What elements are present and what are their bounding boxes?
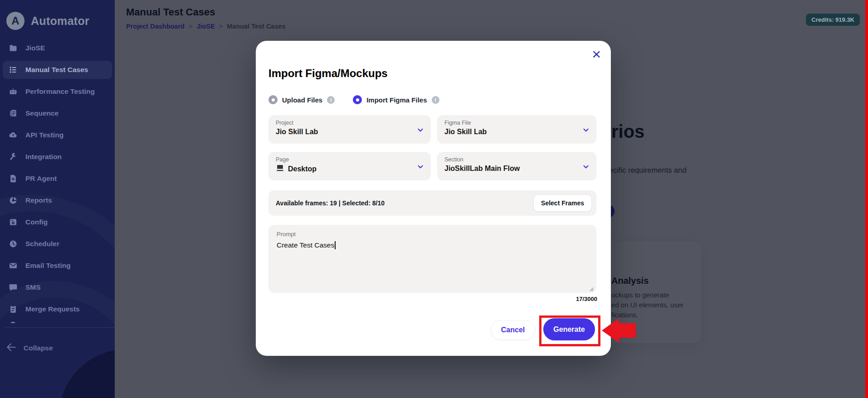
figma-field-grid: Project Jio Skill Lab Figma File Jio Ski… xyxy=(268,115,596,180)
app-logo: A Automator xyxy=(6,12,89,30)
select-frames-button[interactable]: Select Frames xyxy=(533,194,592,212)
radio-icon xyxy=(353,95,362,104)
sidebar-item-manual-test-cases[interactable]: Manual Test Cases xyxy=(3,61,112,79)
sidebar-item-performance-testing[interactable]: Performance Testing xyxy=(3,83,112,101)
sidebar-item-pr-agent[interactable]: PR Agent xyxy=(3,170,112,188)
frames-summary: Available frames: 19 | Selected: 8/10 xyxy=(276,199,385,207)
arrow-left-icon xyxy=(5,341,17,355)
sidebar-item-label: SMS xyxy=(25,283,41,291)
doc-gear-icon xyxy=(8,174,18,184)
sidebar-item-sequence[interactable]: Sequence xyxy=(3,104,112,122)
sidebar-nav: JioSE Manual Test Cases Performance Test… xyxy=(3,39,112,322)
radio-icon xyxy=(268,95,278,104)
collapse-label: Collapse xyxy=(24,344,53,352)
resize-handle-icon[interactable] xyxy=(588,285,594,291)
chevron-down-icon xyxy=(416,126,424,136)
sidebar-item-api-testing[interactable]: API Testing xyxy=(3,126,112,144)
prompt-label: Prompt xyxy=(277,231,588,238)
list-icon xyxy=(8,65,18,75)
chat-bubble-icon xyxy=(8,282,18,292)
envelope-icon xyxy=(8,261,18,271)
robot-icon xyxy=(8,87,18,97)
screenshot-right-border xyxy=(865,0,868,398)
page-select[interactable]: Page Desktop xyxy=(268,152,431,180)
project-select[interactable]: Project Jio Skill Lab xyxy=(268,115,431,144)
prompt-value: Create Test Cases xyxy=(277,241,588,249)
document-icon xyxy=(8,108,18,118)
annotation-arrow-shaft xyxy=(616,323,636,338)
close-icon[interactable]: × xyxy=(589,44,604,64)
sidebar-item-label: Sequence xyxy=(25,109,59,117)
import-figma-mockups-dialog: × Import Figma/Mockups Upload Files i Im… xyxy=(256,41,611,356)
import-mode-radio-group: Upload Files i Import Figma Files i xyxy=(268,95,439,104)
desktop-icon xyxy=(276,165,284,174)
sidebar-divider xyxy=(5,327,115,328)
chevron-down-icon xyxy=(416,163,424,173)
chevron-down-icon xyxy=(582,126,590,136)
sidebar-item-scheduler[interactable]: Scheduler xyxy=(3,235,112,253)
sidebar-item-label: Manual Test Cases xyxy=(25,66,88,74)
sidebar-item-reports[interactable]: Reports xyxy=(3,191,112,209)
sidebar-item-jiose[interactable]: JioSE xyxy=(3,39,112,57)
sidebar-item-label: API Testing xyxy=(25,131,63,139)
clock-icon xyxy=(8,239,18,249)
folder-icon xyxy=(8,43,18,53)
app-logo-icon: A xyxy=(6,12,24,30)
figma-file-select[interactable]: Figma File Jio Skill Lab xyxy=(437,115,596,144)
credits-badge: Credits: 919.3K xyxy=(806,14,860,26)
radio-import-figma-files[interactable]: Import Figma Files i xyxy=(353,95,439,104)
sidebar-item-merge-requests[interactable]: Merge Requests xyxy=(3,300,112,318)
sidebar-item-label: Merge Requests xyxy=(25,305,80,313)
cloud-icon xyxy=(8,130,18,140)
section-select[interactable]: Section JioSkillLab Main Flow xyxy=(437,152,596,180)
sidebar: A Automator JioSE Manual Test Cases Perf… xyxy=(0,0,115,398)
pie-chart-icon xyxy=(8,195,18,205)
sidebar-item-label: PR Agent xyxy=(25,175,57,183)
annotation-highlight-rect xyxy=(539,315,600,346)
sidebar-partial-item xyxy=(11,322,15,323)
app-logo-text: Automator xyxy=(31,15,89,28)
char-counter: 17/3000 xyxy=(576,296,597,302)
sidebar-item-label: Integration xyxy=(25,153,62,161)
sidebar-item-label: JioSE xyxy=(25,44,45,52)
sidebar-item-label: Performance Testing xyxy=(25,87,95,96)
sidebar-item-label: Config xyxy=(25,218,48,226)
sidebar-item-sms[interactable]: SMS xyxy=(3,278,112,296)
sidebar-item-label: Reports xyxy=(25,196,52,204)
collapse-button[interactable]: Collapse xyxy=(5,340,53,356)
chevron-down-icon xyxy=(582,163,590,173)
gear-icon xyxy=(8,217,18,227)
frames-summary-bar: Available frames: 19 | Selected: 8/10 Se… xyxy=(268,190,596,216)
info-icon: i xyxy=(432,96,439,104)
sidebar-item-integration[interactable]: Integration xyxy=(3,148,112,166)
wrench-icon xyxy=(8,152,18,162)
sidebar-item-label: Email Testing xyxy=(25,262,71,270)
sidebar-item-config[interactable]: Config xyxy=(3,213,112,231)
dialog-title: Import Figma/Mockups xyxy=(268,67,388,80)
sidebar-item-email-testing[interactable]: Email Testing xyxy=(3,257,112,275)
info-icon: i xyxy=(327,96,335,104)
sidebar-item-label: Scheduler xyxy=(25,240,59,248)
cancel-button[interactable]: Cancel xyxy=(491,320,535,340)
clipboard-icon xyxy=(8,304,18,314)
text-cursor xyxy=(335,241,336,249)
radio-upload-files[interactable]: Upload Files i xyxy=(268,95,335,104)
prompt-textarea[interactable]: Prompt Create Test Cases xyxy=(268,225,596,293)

------------------------------

▸ EXERCISE PROMPT:
Lines in the records above that carry the word "arrow" are to be located and copied.

▸ EXERCISE RESULT:
arrow-left-icon xyxy=(5,341,17,355)
annotation-arrow-shaft xyxy=(616,323,636,338)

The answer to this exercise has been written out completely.